As an advocate for anything that encourages consumers to control, manage, and better understand their own health, I think trendwatching’s prediction is correct and much needed. As someone who actively partakes in the mobile heath app craze, I’m looking forward to the future of this trend. My favorite app is RunKeeper, which acts as a GPS and tracks my runs. I also use MyFitnessPal (MFP) to manage my caloric intake, and a few various others. I find all of these apps easy to use, helpful, and convenient and they really do let me manage my health.
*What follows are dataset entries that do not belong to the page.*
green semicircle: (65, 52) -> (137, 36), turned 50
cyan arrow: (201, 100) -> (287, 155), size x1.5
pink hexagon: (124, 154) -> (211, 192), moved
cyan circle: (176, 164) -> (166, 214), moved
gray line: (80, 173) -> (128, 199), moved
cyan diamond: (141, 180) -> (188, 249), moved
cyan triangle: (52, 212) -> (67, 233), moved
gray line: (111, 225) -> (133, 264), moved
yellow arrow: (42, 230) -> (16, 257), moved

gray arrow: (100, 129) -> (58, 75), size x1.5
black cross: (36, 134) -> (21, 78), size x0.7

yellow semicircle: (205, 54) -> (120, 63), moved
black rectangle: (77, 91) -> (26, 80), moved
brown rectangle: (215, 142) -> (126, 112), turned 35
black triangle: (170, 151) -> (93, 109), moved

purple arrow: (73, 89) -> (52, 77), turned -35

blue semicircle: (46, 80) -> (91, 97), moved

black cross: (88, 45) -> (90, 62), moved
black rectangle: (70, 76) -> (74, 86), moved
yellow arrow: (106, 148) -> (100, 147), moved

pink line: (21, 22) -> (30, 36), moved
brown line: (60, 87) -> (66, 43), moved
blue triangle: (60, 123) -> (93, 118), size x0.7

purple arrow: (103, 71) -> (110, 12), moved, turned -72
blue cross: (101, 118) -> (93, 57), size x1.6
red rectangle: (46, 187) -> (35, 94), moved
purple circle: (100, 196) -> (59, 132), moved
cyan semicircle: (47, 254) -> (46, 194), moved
Worrying about health and going to the doctor isn’t “easy” or “convenient” so the fact that there are apps that let you DIY is a really great thing for consumers. There are so many people who do not properly take care of themselves, be it a lack of exercise or not regularly seeing a primary care physician. Yet, the number of people who have smartphones and utilize these apps is growing. Therefore, I strongly encourage and look forward to the advances in mobile health apps. If we really wanted to make these apps worthwhile, I’d like to see doctors encourage their use and work them into checkups. For instance, using the new Skin Scan, “an app that allows users to scan and monitor moles over time, with the aim of preventing malignant skin cancers,” a consumer could show their doctor their mole’s change over time. Consumers want to use these apps and they’re more likely to take care of their health if we make it easy for them. Therefore, with proper marketing and direction, the DIY Health boom, particularly when it comes to apps, is going to be really important as society increasingly relies on mobile smartphones more and more.
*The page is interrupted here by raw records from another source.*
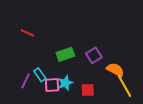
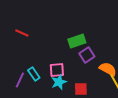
green rectangle: (65, 54) -> (77, 41), moved
pink square: (52, 85) -> (57, 70), moved

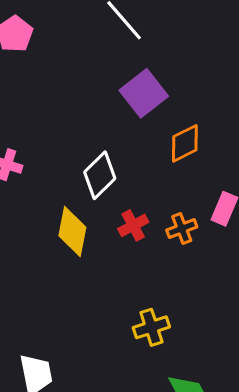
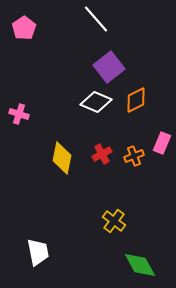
white diamond: (100, 175) -> (96, 102), moved, turned 68
yellow cross: (151, 327) -> (114, 221), turned -35

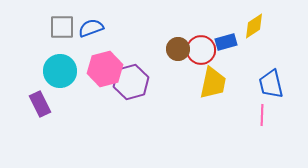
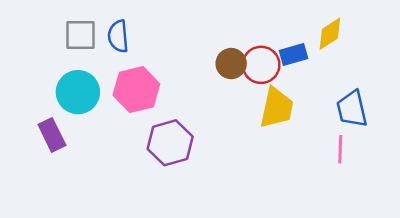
blue semicircle: (91, 28) -> (118, 36), turned -75
purple hexagon: (131, 82) -> (170, 143), moved

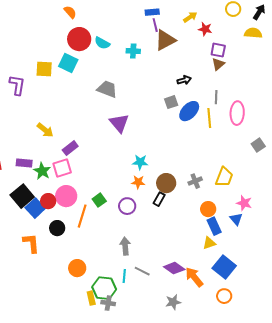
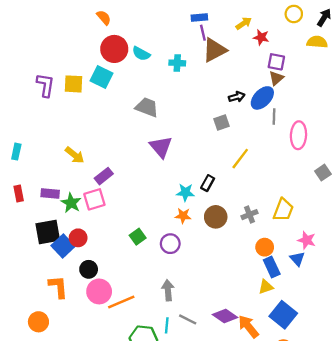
purple L-shape: (17, 85) -> (45, 85), moved
blue ellipse: (189, 111) -> (262, 98), moved
yellow line: (209, 118) -> (240, 159), moved, turned 42
black square: (22, 196) -> (48, 232), turned 30
pink circle: (66, 196) -> (99, 291), moved
black rectangle: (159, 199) -> (208, 183), moved
orange line: (82, 216) -> (121, 302), moved, turned 50
orange circle: (77, 268) -> (38, 322), moved

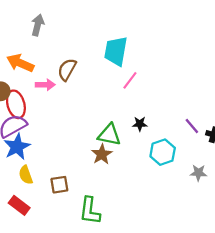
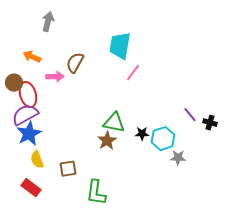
orange arrow: (20, 63) -> (32, 57), size x0.7
black star: (140, 124) -> (142, 134), moved
gray star: (198, 173) -> (178, 158), moved

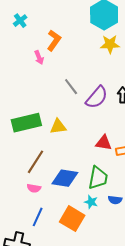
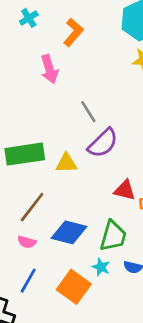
orange L-shape: (54, 40) -> (73, 32), moved
pink arrow: (39, 57) -> (49, 69), size x1.5
purple semicircle: (97, 97) -> (103, 143), moved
However, I do have some areas of concern and I caution our complete reliability on these mobile health apps. For starters, anyone with some skill and money can create an app so you want to do research on what you’re downloading, particularly if you’re going to use it for legitimate purposes, like the Skin Scan, or if it’s an app used to diagnose issues. You want to make sure that your app has been positively reviewed and look to see if doctors or other health professionals have reviewed it as well.
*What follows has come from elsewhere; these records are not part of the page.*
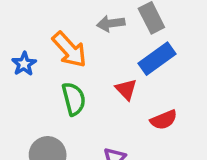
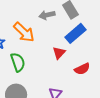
red triangle: (126, 89) -> (59, 53), turned 32
green semicircle: (74, 99) -> (18, 62), moved

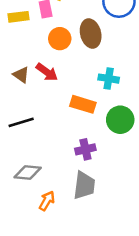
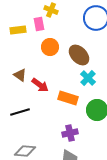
brown ellipse: (91, 34) -> (79, 55), moved, turned -30
red arrow: (47, 72) -> (40, 85), moved
cyan cross: (109, 79) -> (88, 78), turned 35

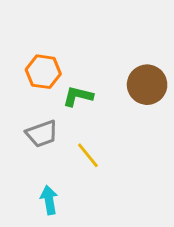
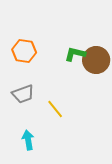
green L-shape: (78, 96) -> (75, 54), moved

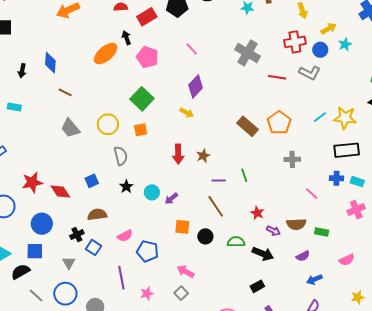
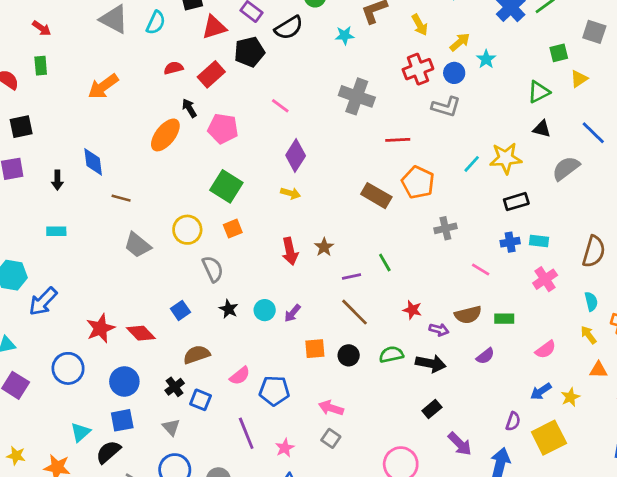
red line: (277, 77) -> (398, 140), moved
black rectangle: (347, 150) -> (516, 202), size x0.7
blue arrow: (314, 279) -> (541, 391), moved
Another potential issue I see with the growing reliability is consumers using their apps to replace their doctor. These mobile health apps should be used in conjunction with regularly scheduled visits and procedures and should not be used to take the place of speaking to a trained, licensed physician. Nothing can replace the one-on-one conversations with your doctor and even though I encourage anything that makes health easier for the consumer, people cannot expect that good health can be bought for $1.99 at the Apple Store. Good health is hard and requires effort and consumers need to remember that. The apps can be used to track issues or diagnose a problem, but its the consumer’s personal responsibility to take the information they’ve found and go see their doctor for a proper diagnosis. Just remember, Steve Jobs, as brilliant as he was, was not a doctor.